Overview

Analytics alerts let you define rules that monitor API request performance and error rates. These rules evaluate metrics from the analytics.api_requests ClickHouse table, covering throughput, duration percentiles, and HTTP error counts.

Every analytics alert rule uses the Analytics Metric rule type.

Available metrics

Metric Summary Function Unit
Throughput throughput calls
Response Time - avg average seconds
Response Time - p75 average seconds
Response Time - p90 average seconds
Response Time - p95 average seconds
4XX Failure Count throughput
5XX Failure Count throughput
4XX and 5XX Failure Count throughput

All metrics are queried from the analytics.api_requests table.

Enter response time thresholds in seconds. The alert engine converts units automatically.

Targets

Analytics alert rules do not use project-level targets. Use Group By to scope which API endpoints or dimensions the rule evaluates.

Filters

Analytics rules inherit the standard filter mechanism. You can narrow evaluation to specific API endpoints, status codes, or other request attributes using filter conditions.

Group By

Group By is a required field for analytics alert rules. It groups the evaluation by API endpoint or another request dimension. Each group is evaluated independently against the threshold, and each group that violates the threshold creates a separate incident.

Common Group By values include:

  • API endpoint path
  • HTTP method
  • Service name
  • Status code category

Evaluation logic

The supported operators are:

Operator Triggers when
above Value is greater than or equal to the threshold
below Value is less than or equal to the threshold
equal Value equals the threshold

Each group produced by the Group By field is compared against the threshold independently. If three API endpoints all exceed the threshold, three separate incidents are opened.

Examples

API latency alert

Detect when the 95th percentile response time for any API endpoint exceeds an acceptable limit.

Field Value
Metric Response Time - p95
Operator above
Threshold 3 (3 seconds)
Group By API endpoint

This rule evaluates the 95th percentile duration for each API endpoint.
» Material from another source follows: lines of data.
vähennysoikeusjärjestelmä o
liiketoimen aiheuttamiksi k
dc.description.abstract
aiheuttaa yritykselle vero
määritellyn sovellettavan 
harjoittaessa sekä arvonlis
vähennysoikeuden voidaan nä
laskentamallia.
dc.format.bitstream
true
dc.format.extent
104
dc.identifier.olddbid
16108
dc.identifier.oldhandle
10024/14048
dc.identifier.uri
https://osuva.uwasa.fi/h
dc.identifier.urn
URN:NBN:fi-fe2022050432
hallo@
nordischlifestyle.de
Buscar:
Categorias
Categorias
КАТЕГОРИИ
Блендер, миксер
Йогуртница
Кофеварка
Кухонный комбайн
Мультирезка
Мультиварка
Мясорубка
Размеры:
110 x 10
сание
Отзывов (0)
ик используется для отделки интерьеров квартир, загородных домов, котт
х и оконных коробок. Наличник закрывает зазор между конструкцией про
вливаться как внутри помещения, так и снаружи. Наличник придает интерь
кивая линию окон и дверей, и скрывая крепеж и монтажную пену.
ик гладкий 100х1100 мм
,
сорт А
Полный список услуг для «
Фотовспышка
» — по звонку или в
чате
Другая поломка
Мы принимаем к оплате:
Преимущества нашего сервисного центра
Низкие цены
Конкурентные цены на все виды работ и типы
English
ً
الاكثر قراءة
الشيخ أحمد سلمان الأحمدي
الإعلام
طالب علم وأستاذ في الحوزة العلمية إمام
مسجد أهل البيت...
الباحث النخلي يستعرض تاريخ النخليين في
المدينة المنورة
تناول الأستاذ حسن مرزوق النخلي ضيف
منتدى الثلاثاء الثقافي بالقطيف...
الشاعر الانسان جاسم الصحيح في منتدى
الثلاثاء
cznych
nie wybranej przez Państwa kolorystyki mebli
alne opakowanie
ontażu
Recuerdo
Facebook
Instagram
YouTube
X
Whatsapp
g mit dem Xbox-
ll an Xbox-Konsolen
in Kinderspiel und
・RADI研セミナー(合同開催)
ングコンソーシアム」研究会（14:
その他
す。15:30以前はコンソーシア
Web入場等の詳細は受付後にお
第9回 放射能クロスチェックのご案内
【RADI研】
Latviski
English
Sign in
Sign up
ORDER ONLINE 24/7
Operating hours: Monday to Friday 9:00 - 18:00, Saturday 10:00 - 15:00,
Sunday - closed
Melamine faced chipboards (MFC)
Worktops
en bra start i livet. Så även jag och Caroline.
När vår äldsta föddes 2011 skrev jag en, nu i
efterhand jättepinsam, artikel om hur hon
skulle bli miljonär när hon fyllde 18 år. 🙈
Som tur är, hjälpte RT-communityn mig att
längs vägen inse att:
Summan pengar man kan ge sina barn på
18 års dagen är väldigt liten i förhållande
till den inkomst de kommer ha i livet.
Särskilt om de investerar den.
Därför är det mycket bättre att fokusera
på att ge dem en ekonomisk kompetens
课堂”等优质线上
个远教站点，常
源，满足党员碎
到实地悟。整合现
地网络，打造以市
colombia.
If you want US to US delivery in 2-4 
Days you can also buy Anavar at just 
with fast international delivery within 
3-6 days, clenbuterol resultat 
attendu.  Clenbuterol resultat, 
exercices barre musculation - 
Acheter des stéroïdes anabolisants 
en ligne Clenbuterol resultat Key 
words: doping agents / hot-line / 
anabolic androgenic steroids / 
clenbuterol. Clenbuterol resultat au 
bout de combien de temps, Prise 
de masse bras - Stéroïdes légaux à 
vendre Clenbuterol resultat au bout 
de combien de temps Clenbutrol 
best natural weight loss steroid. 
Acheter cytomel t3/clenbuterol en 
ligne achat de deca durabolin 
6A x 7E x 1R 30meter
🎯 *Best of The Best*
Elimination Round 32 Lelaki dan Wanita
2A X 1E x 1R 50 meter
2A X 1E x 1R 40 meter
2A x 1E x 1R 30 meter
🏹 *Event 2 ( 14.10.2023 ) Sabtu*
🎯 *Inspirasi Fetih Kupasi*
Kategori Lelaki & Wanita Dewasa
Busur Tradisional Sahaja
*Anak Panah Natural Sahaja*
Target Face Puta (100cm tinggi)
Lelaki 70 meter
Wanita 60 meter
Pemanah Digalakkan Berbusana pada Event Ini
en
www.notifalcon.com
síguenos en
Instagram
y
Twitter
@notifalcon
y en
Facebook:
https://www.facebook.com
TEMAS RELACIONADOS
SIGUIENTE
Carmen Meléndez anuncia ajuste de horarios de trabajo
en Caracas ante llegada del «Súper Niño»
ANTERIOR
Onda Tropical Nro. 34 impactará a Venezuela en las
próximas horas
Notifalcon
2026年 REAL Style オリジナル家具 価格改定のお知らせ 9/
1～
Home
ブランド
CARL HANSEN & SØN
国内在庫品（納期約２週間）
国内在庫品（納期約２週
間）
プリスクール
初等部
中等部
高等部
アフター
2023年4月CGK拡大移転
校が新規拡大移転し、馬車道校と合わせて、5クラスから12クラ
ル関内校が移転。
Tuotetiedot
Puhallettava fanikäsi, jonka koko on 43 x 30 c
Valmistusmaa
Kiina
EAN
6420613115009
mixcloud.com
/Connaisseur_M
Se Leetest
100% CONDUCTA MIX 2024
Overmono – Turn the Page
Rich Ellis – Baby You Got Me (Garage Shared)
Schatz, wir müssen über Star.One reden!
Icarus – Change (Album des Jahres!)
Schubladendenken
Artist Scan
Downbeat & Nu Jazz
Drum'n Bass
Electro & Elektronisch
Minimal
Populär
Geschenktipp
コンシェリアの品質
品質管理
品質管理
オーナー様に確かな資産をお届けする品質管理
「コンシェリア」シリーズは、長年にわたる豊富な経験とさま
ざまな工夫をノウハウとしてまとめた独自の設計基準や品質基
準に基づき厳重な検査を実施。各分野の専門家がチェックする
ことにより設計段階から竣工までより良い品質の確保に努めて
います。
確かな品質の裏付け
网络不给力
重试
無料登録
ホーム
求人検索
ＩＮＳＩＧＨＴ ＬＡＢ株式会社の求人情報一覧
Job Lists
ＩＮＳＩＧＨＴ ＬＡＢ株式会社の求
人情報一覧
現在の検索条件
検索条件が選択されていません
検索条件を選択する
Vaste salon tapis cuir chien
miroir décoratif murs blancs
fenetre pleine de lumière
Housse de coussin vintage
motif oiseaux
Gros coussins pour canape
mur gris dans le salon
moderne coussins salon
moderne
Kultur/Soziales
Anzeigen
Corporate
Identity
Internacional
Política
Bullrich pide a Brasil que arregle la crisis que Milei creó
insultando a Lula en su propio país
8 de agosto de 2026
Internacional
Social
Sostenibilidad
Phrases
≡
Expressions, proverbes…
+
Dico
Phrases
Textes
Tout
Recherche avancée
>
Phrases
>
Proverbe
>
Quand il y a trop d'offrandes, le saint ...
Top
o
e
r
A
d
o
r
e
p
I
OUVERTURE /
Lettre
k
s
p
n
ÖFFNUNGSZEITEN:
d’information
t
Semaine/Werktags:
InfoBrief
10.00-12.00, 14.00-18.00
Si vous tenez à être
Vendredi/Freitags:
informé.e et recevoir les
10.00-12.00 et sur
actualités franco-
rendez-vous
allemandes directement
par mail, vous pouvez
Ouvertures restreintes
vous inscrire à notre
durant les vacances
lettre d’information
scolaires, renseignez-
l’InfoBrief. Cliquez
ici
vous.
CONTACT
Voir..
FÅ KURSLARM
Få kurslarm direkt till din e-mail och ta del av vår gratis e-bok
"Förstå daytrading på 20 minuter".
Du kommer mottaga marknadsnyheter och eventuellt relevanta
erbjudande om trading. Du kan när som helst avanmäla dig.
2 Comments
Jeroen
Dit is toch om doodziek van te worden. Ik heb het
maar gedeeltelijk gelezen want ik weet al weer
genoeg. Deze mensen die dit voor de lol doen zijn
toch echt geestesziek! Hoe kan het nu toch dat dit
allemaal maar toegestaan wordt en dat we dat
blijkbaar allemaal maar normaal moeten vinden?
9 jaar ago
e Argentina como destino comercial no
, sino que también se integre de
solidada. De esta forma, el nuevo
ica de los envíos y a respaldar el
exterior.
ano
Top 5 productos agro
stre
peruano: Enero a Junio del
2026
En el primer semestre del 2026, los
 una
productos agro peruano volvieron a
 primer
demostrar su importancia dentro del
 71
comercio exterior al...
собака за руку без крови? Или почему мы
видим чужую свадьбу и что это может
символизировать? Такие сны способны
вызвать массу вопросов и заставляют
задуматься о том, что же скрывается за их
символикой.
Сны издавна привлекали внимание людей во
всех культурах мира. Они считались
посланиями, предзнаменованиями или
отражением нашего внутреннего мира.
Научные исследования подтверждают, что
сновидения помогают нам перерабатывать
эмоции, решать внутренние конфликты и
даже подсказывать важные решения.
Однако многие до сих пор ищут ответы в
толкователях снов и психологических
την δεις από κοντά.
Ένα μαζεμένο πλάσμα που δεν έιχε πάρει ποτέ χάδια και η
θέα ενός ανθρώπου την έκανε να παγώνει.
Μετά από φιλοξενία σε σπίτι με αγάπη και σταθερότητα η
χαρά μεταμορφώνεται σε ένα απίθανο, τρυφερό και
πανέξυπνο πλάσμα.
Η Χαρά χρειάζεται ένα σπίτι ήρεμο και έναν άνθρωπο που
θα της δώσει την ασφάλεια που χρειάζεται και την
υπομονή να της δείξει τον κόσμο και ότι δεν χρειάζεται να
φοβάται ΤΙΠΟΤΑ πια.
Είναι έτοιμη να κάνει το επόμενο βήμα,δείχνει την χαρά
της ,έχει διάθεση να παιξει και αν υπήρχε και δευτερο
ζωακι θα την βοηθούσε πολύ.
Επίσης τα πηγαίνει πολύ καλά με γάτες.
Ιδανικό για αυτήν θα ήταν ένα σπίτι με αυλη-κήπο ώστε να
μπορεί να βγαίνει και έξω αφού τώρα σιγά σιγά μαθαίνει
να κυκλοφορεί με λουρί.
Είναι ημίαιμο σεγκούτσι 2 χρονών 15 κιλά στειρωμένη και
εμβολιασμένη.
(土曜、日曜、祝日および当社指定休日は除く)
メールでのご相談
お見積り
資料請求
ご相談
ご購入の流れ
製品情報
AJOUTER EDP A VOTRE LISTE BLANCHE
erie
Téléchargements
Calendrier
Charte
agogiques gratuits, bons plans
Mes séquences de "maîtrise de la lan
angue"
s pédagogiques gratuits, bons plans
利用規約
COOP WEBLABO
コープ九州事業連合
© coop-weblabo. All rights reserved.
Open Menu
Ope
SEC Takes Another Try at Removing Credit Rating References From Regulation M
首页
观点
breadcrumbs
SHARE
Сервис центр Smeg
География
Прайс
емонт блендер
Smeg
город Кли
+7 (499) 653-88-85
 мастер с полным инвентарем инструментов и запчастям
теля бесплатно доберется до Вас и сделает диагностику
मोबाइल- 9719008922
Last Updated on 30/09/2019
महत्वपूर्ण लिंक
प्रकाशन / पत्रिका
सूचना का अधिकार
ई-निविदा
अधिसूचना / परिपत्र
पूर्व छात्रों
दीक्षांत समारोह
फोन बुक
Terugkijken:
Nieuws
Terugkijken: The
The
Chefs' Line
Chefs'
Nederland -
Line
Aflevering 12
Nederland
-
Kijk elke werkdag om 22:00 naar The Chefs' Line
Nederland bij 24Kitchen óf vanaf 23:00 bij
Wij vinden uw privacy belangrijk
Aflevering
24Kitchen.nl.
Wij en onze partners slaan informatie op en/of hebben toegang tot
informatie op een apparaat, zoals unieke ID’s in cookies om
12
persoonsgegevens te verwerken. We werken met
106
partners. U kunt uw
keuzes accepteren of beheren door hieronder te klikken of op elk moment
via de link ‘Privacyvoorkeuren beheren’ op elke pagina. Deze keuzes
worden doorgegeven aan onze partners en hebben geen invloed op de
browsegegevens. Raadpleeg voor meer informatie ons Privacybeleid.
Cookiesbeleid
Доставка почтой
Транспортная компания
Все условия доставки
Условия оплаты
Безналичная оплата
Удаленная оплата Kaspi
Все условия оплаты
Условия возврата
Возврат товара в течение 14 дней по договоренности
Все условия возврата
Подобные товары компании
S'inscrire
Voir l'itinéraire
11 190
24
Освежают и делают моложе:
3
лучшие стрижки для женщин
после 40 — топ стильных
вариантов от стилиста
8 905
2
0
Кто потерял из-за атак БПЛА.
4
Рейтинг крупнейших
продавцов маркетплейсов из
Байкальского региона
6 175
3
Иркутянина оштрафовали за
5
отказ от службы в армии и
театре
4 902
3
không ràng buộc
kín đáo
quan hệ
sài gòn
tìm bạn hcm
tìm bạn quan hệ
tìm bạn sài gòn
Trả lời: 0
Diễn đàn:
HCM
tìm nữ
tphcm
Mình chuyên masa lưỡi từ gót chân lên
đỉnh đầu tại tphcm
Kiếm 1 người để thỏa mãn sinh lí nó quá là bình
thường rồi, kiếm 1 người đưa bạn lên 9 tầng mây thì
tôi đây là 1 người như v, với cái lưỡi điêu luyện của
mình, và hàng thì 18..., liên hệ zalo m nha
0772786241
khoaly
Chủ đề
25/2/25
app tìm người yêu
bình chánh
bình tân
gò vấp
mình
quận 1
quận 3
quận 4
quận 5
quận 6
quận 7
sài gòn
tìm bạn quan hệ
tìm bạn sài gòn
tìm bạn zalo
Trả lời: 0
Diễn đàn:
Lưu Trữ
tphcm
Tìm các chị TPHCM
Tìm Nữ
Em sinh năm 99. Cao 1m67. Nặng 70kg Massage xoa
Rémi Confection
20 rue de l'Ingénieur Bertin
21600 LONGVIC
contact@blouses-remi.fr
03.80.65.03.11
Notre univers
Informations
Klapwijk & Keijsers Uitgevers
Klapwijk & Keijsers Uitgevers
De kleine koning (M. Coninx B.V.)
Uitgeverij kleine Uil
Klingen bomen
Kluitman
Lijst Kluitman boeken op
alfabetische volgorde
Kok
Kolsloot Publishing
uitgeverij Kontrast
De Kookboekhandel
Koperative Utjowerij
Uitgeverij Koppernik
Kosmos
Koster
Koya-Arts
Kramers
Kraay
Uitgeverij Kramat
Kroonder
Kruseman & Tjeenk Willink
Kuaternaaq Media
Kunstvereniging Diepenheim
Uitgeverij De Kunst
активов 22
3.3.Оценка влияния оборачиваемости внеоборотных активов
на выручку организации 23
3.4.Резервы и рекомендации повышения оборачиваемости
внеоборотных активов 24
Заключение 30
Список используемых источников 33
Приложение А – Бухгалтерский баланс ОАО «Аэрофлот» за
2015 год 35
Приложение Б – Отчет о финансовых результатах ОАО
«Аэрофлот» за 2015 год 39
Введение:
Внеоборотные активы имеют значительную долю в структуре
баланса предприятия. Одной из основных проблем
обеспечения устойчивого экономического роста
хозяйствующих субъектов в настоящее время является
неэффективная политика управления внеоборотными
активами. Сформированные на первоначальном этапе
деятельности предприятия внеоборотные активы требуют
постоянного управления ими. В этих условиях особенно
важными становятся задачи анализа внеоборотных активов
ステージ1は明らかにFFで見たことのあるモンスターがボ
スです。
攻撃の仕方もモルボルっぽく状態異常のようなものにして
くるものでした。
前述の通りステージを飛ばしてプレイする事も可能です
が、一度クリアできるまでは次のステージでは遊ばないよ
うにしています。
If any endpoint's P95 latency exceeds 3 seconds in the evaluation window, an incident is opened for that endpoint. This helps catch slow endpoints before they affect user experience.

5XX error spike

Alert when server error responses surge for any API endpoint, indicating a potential backend failure.

Field Value
Metric 5XX Failure Count
Operator above
Threshold 50
Group By API endpoint

This rule counts 5XX responses per API endpoint. If any endpoint returns more than 50 server errors in the evaluation window, an incident is created. Pairing this with a throughput rule gives visibility into whether errors correlate with traffic spikes.